In seeing my reaction he interrogated further, for his own amusement.

" So you like girls? I could pull off a girl, right?" He ran his hand through his hair in impression.

" There's something I don't understand here. And that's why the hell you guys are so damn persistent."

I'm just a one guy who happens to be here everyday. I've refused them a few times, so why am I still such a target? Is it so strange for a guy to have dignity, and not jump all over a woman when she's offered to me? I'm only average looking; maybe a past girlfriend or two would dote on me, so what the hell? Roz didn't seem the least bit put off by my attitude.

" Well," He elongated that word. " We see you here everyday, so we decided we'd make some innocent bets that's all"

There's nothing innocent about you.

" And you're losing money on this bet, right?" I asked.

" Not really. I'm just in for the fun of it. But I guess there's no persuading you, huh?" He slipped into the chair opposite me, adjusting his scarf, and rested his head on his hands. He sure had a lot of nerve. Staring at me with those damn bright eyes. But I decided to ignore him and continue my sketch.
"Hey." He said, trying get my attention. "Are you ignoring me?" I could hear the smile in his question and I refused to make eye contact. He didn't move however, and contented himself in watching me for a bit; which stretched into minutes, which stretched into moments.
After a while it was as if he wasn't even sitting there. He wasn't really that distracting at all so I didn't mind continuing with my work. Likewise, he didn't seem to mind that I was ignoring him. With the strokes of my pencil, his eyes followed calmly, and a stillness started to grow, but not in an uncomfortable way.

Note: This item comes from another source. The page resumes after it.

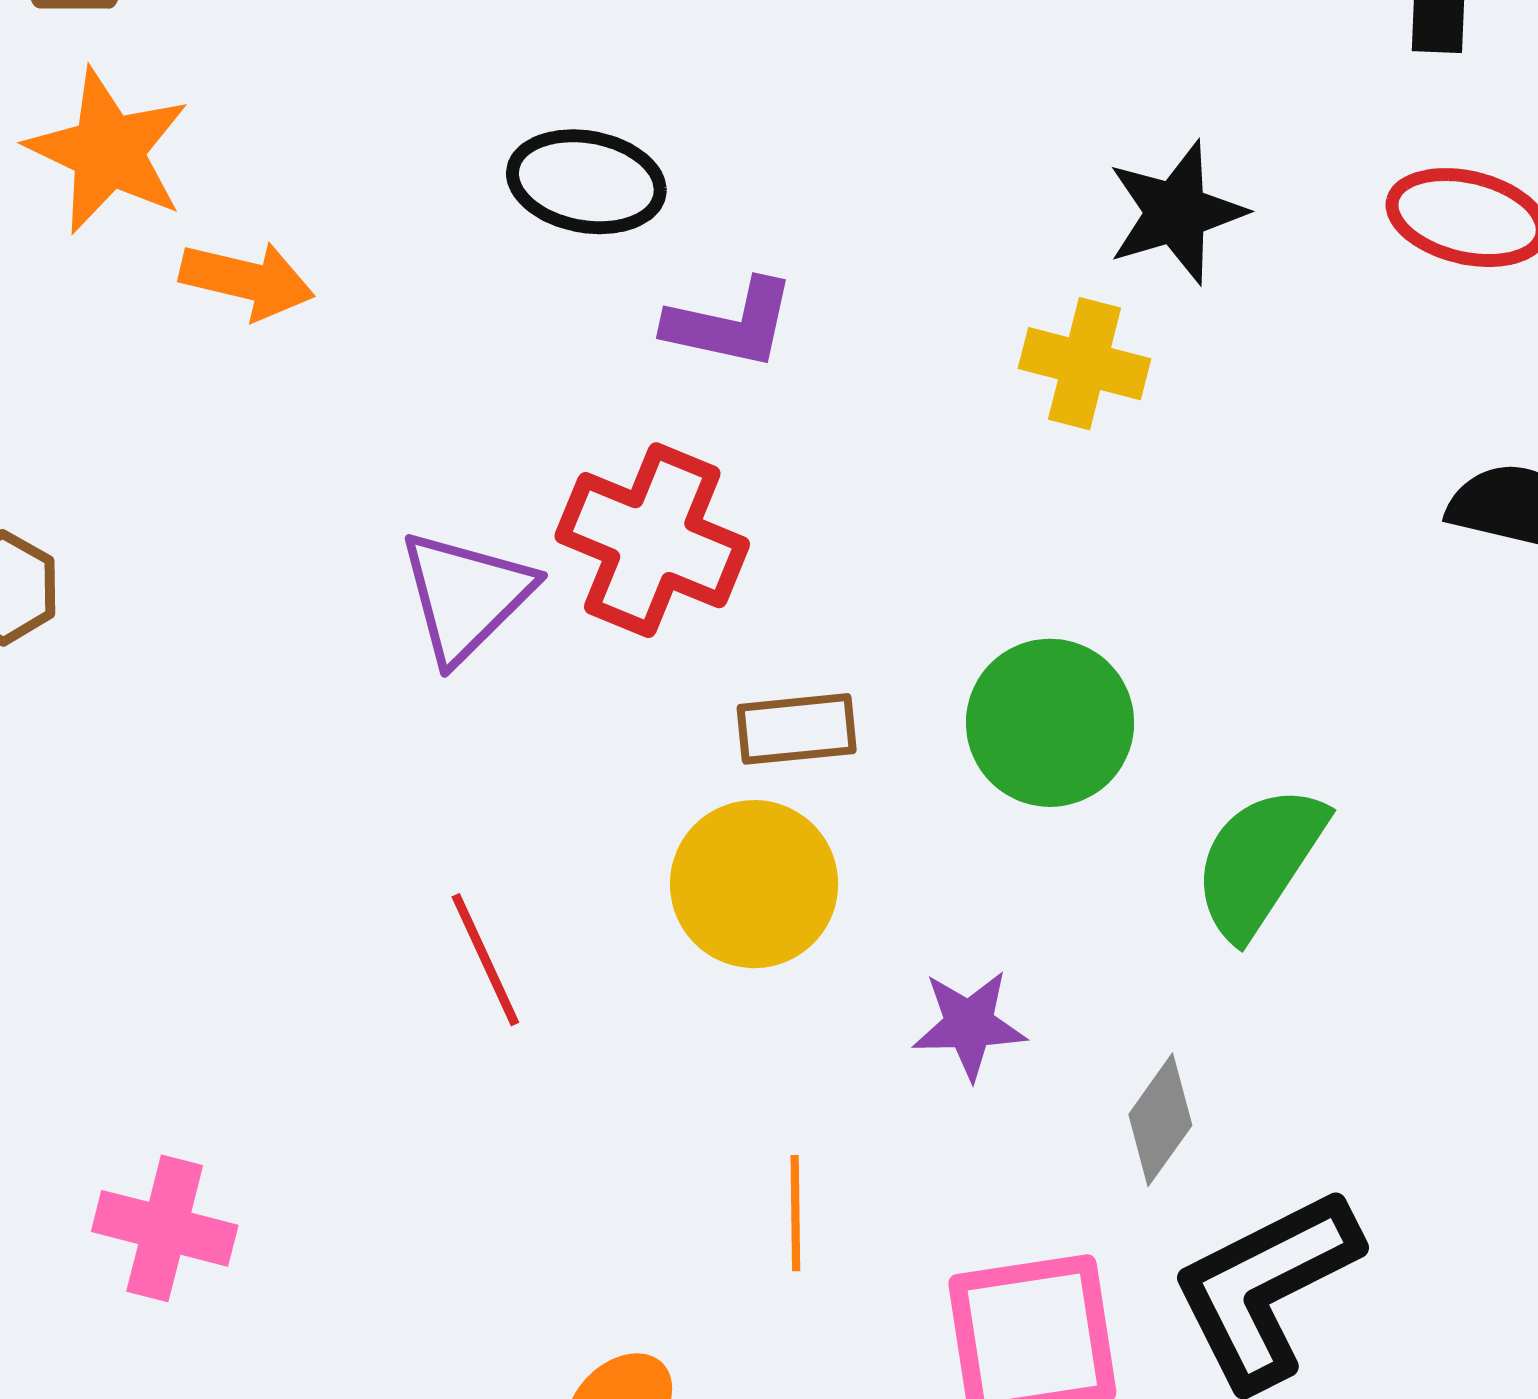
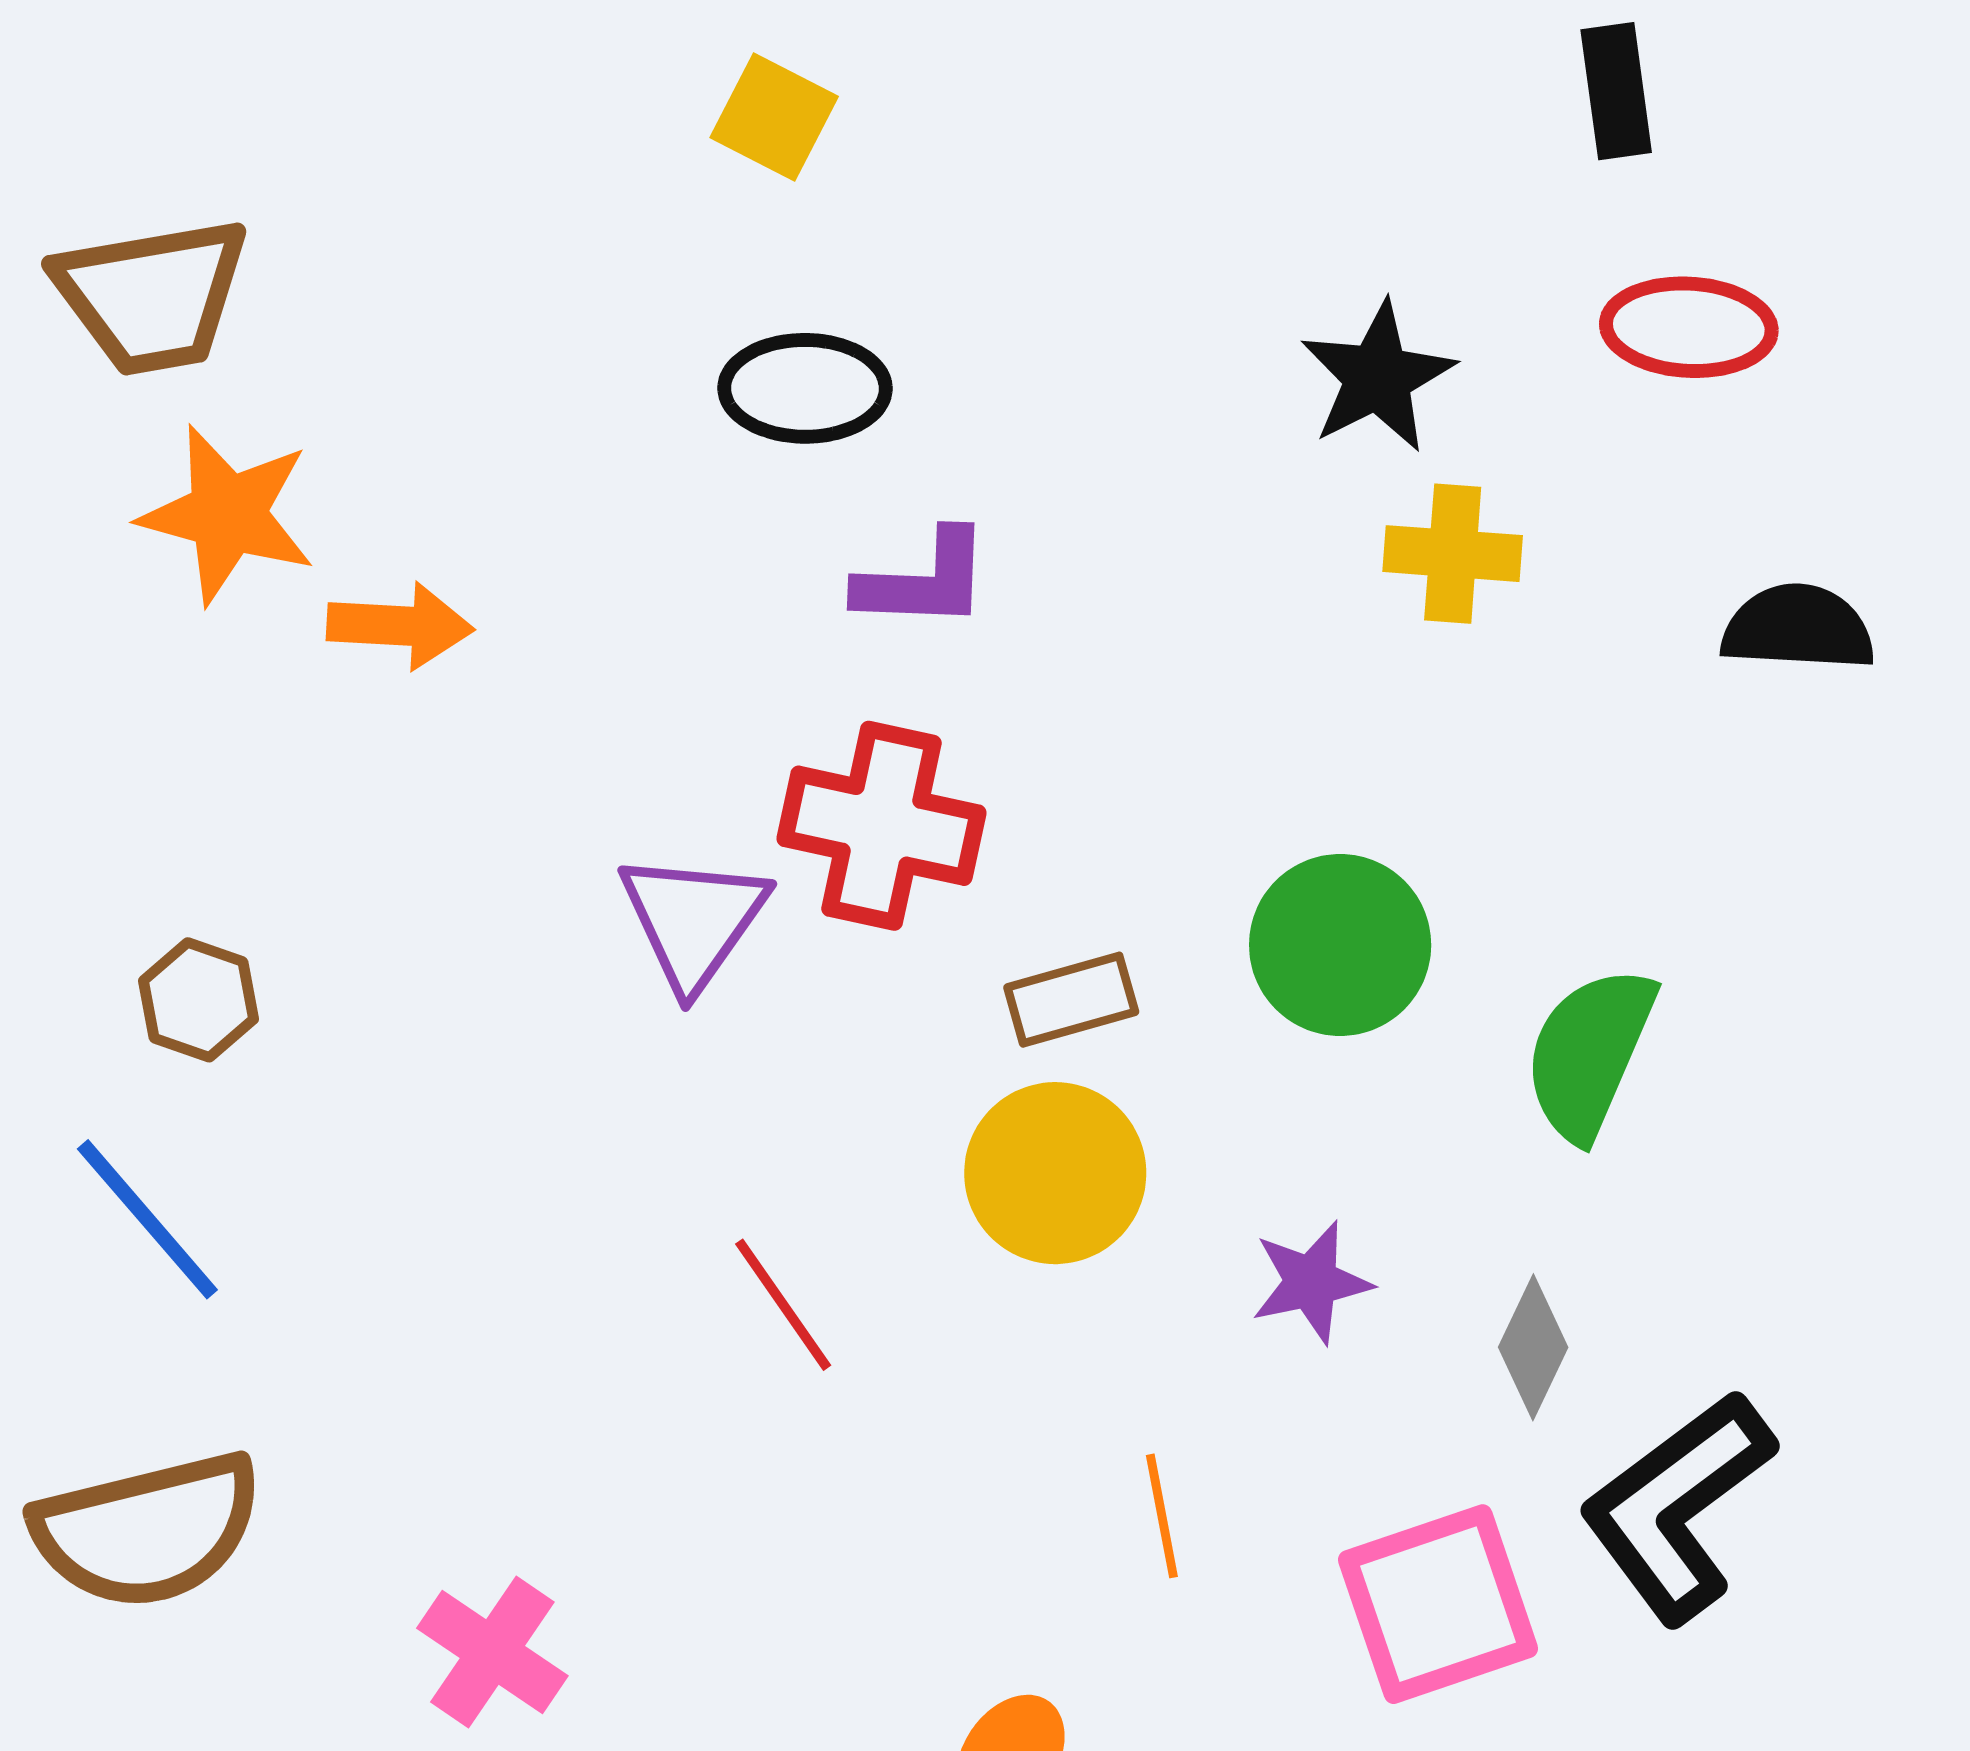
black ellipse: (586, 182) -> (805, 388), moved
yellow cross: (1085, 364) -> (1453, 554), moved
pink cross: (165, 1228) -> (492, 1652), turned 30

The mist was almost completely gone as we sat quietly with the chill subsiding around us, an almost pale glow resting on the buildings and patio. I was surprised Roz sat there for as long as he did. He gave the impression of a fearless attitude so I expected him to continue pestering me, but he seemed quite peaceful just overlooking my progress on the sketchpad. I wanted to say something, but I also didn't want to break the silence. Cars and taxis started to pass by more frequently as morning traffic began and this seemed to queue Roz as the time to leave. Without an expression, he stood up slowly and I watched him. He looked over to the bar, but all his companions had left, disappearing with the fog. With the soft light on him now, he looked almost eerie with is dark features.

" Maybe I'll see you later David. I'll tell them to leave you alone. " Roz said, as he lit a cigarette. Wait, did he have those cigarettes the whole time? He sighed, sounding irritated. His back was to me, so I couldn't tell if he really was.

" Going to look for your friends?" I tried not to say it in an unkind way.

" Huh? Oh, no. They're not my friends." With his hands shoved into his pockets he walked, in a rather melancholy sort of way, towards the end of Jenson Blvd and disappeared around the corner. There was a sorrow in the way he last spoke and for the first time in a long time, I was curious. Maybe Roz also went to school, worried about financial problems and brought this upon himself. No, people like that don't deserve my sympathy. Deciding that I shouldn't wonder about someone else's business, I swigged the last bit of coffee, packed up my bag and decided to go home and try hopelessly to sleep.

If Roz did want to see me again, maybe I wouldn't mind so much.